There’s no question that generational issues play into job search. I wanted to share a few key details I learned in the Society for Human Resource Management (SHRM), Atlanta’s conference this week, “What’s Age Got to Do with It?” Presented by Maureen Kelly, Atlanta Regional Convention, Heyward Williams, Georgia Power and Rosalia Thomas, IBM, the talk focused on how companies can help retain workers who may be retirement age and touched on generational issues in the workplace.
The session addressed the issue of how companies can plan for and harness the power of their more experienced workers who may plan to retire in search of flexibility, but may still be willing to and interested in contributing to the organization’s brain trust. Job seekers may not realize that some companies are actually concerned about the fact that their more seasoned, knowledgeable workers may leave the organization high and dry when it is time to leave. With the projected number of people aged 65+ expected to grow exponentially, it’s an important topic to consider.
The presentation shared the following statistics:
– By 2010, 40% of the U.S. workforce will be over 40.
– Regarding the federal workforce (1.6 million civilians):
- 50% can retire in the next 5 years
- 70% are supervisors
- NASA: scientists and engineers over 60 outnumber those under 30, 3 to 1.
In 1991, 11% planned to continue working past age 65.
In 2010, 33% expect to continue working past 65.
When I was tweeting this session, I heard from several Twitter friends questioning if people really wanted to stay in the workforce, or if financial considerations were primary decision factors. In fact, the presentation suggested that 71% of these workers are happy with their job and do not want to leave. (Per CNNMoney.com). (Of course, this is just a statistic, and will vary from person to person, but there was a strong feeling in the room that people WANT to work because they enjoy it and want to continue to contribute.)

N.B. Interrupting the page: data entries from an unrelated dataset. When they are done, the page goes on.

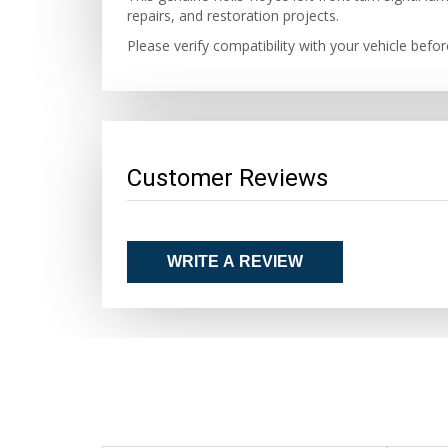
repairs, and restoration projects.
Please verify compatibility with your vehicle befo
Customer Reviews
WRITE A REVIEW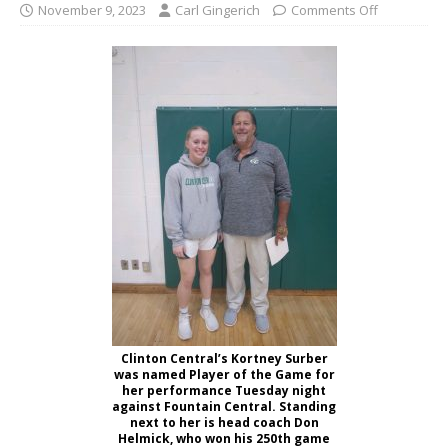
November 9, 2023
Carl Gingerich
Comments Off
Clinton Central’s Kortney Surber
was named Player of the Game for
her performance Tuesday night
against Fountain Central. Standing
next to her is head coach Don
Helmick, who won his 250th game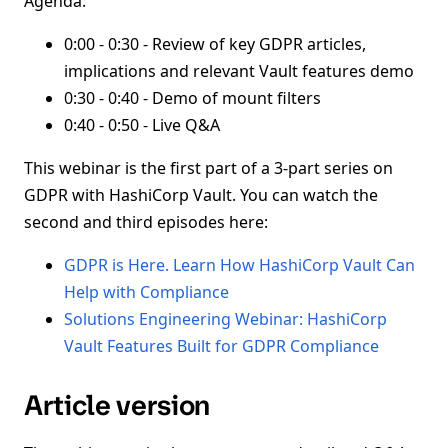
Agenda:
0:00 - 0:30 - Review of key GDPR articles,
implications and relevant Vault features demo
0:30 - 0:40 - Demo of mount filters
0:40 - 0:50 - Live Q&A
This webinar is the first part of a 3-part series on
GDPR with HashiCorp Vault. You can watch the
second and third episodes here:
GDPR is Here. Learn How HashiCorp Vault Can
Help with Compliance
Solutions Engineering Webinar: HashiCorp
Vault Features Built for GDPR Compliance
Article version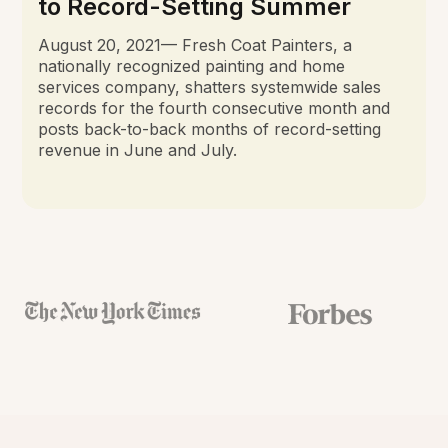
to Record-Setting Summer
August 20, 2021— Fresh Coat Painters, a
nationally recognized painting and home
services company, shatters systemwide sales
records for the fourth consecutive month and
posts back-to-back months of record-setting
revenue in June and July.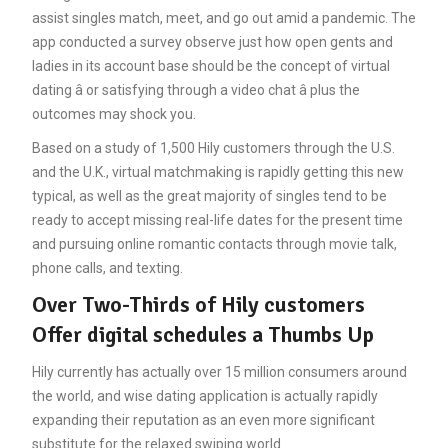
assist singles match, meet, and go out amid a pandemic. The
app conducted a survey observe just how open gents and
ladies in its account base should be the concept of virtual
dating â or satisfying through a video chat â plus the
outcomes may shock you.
Based on a study of 1,500 Hily customers through the U.S.
and the U.K., virtual matchmaking is rapidly getting this new
typical, as well as the great majority of singles tend to be
ready to accept missing real-life dates for the present time
and pursuing online romantic contacts through movie talk,
phone calls, and texting.
Over Two-Thirds of Hily customers
Offer digital schedules a Thumbs Up
Hily currently has actually over 15 million consumers around
the world, and wise dating application is actually rapidly
expanding their reputation as an even more significant
substitute for the relaxed swiping world.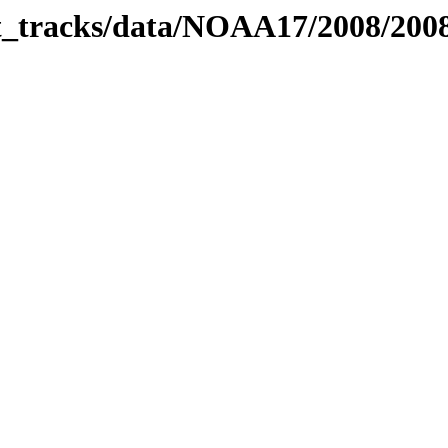
bit_tracks/data/NOAA17/2008/20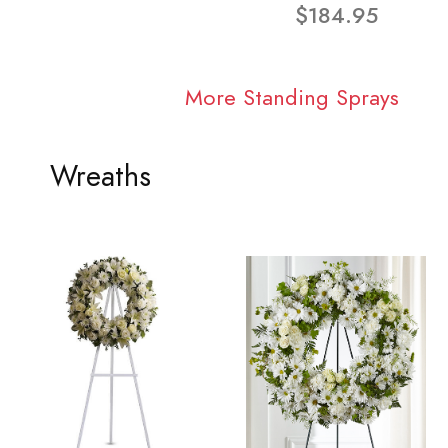
$184.95
More Standing Sprays
Wreaths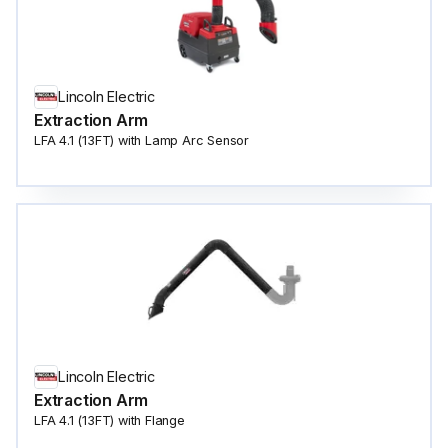
Lincoln Electric
Extraction Arm
LFA 4.1 (13FT) with Lamp Arc Sensor
Lincoln Electric
Extraction Arm
LFA 4.1 (13FT) with Flange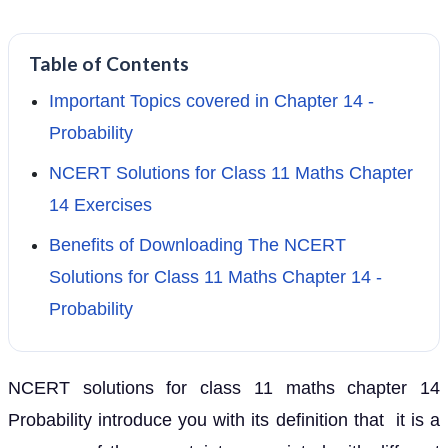
Table of Contents
Important Topics covered in Chapter 14 -
Probability
NCERT Solutions for Class 11 Maths Chapter
14 Exercises
Benefits of Downloading The NCERT
Solutions for Class 11 Maths Chapter 14 -
Probability
NCERT solutions for class 11 maths chapter 14
Probability introduce you with its definition that it is a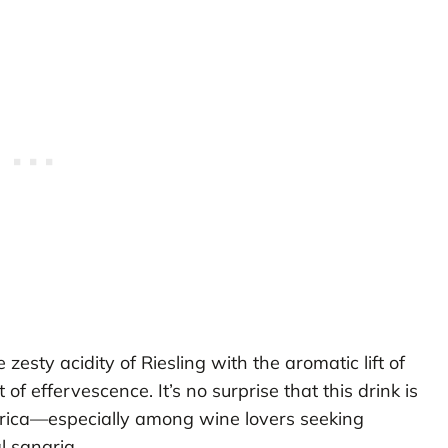
sty acidity of Riesling with the aromatic lift of
of effervescence. It’s no surprise that this drink is
rica—especially among wine lovers seeking
l sangria.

The presentation noted these companies as having best practices regarding keeping their experienced professionals engaged in programs such as mentoring, consulting, advising, etc: Pfizer, Georgia Power, IBM, WellStar. These are companies that value age and experience. This is important to note.
(An aside: for those interested in exploring “encore careers” – work that combines passion, purpose and income, check out http://www.encore.org/.)
At the end of the talk, Rosalia Thomas from IBM shared some interested points regarding her impressions of Gen Y employees. In her view, Ys want everything quickly, want to move up and quickly take on leadership roles. They don’t offer any loyalty. She believes they focus mainly on how they will benefit from the job and how they can move to the next job. In fact, she related a story of a young hire who explained that she was only in the job for as long as she was benefiting, and planned to move on as soon as it was feasible. While Ms. Thomas’ explained that Gen Y job seekers have seen their parents burned by loyalty, the explanation didn’t seem to temper her opinion of employees so blunt about their goals and plans.
Ms. Thomas seemed very concerned with the trends she is seeing with Gen Y employees. It is important to point out that, while being loyal to a company may not be realistic or even expected, it may not behoove entry-level workers to be quite so direct about their plans. There is a lot of focus on authenticity in the blogosphere, but, for Gen Yers who wish to gain traction in certain companies, this talk was a reminder that those sentiments may not be received well.